The concept of a span program as a linear-algebraic model of computation is not new. It was introduced by Karchmer and Wigderson in 1993 [9] and has many applications in classical complexity theory. Span programs can be used to evaluate decision problems. In 2008 Reichardt and Spalek [12] introduced a new complexity measure for span programs – witness size, which, as Reichardt showed later in [10, 11], has strong connection with the quantum query complexity. There is a quantum algorithm for evaluating span programs [10] and these two complexity measures are essentially equivalent. The difficulty is to come up with a span program with a good witness size complexity.
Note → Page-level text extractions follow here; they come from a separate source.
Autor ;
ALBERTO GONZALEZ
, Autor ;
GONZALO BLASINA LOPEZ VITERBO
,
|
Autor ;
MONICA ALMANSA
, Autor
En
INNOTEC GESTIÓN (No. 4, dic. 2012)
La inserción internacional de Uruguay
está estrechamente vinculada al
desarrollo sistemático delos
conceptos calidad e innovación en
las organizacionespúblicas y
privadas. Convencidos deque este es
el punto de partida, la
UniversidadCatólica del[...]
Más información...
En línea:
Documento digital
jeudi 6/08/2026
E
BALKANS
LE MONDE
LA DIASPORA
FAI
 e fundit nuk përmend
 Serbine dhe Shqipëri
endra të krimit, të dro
In [12] authors dealt with bounded-size span programs evaluating Boolean functions each on O(1) bits and posed an open question – do there exist interesting quantum algorithms based directly on asymptotically large span program? Belovs used span programs to construct learning graphs [3, 4]. He also used span program approach for the matrix rank problem [2]. In [1] Ambainis et al. came up with a simple yet powerful span program for the graph collision problem.
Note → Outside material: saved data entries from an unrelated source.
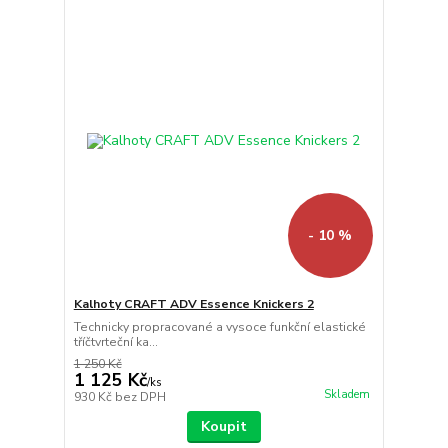
- 10 %
Kalhoty CRAFT ADV Essence Knickers 2
Technicky propracované a vysoce funkční elastické
tříčtvrteční ka...
1 250 Kč
1 125 Kč
/
ks
Skladem
930 Kč
bez DPH
Koupit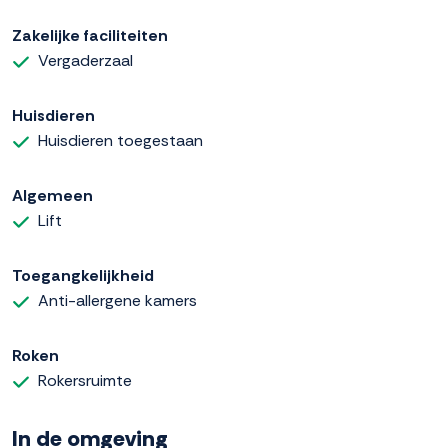
Zakelijke faciliteiten
Vergaderzaal
Huisdieren
Huisdieren toegestaan
Algemeen
Lift
Toegangkelijkheid
Anti-allergene kamers
Roken
Rokersruimte
In de omgeving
In this paper, we extend the family of algorithms based on span programs. We present two new span-program-based quantum algorithms – an \(O(n\sqrt{n})\) algorithm for the graph bipartiteness problem and an \(O(n\sqrt{n})\) algorithm for the graph connectivity problem. Both algorithms in the quantum query sense are optimal because the witness sizes match the quantum query complexity lower bounds [6, 7] for these problems. Thus we demonstrate that span programs can be useful also for the problems with an asymptotically large input and possibly our algorithms could be building blocks for bigger span programs in the future.
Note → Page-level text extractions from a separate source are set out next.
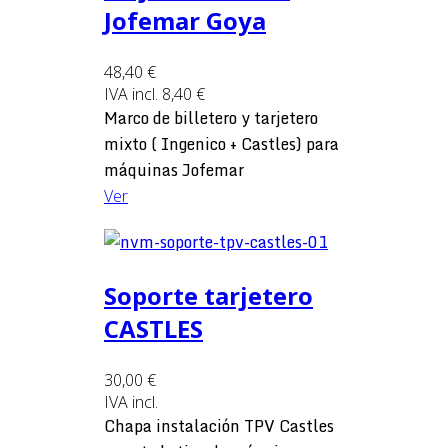
Jofemar Goya
48,40 €
IVA incl.
8,40 €
Marco de billetero y tarjetero
mixto ( Ingenico + Castles) para
máquinas Jofemar
Ver
Soporte tarjetero
CASTLES
30,00 €
IVA incl.
Chapa instalación TPV Castles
The graph connectivity problem has been studied before [7] and there already exists a \(O(n\sqrt{n})\) quantum query algorithm which requires O(n) qubits of quantum memory. The advantage of our algorithm is that it uses only \(O(\log n)\) qubits of quantum memory because the span program \(P_2\) uses a vector space with \(O(n^2)\) dimensions. Similarly for the graph bipartiteness problem. It can be solved with the breadth-first search method [8] which uses O(n) qubits of quantum memory, but our approach with a span program requires \(O(\log n)\) qubits of quantum memory.

2 Preliminaries

In this paper, we present algorithms which work on simple graphs, given in adjacency model. If the given graph has n vertices then the input size for an algorithm is \(n \times n\) and we assume that the input variable \(x_{i,j}\) corresponds to the value of entry in i-th row and j-th column of the adjacency matrix.

2.1 Span Programs

Definition 1

[1]. A span program P is a tuple \(P=\left( H, \left| t \right\rangle , V\right) \), where H is a finite-dimensional Hilbert space, \(\left| t \right\rangle \in H\) is called the target vector, and \(V=\{V_{i,b}|i \in [n], b \in \{0,1\}\}\), where each \(V_{i,b} \subseteq H\) is a finite set of vectors.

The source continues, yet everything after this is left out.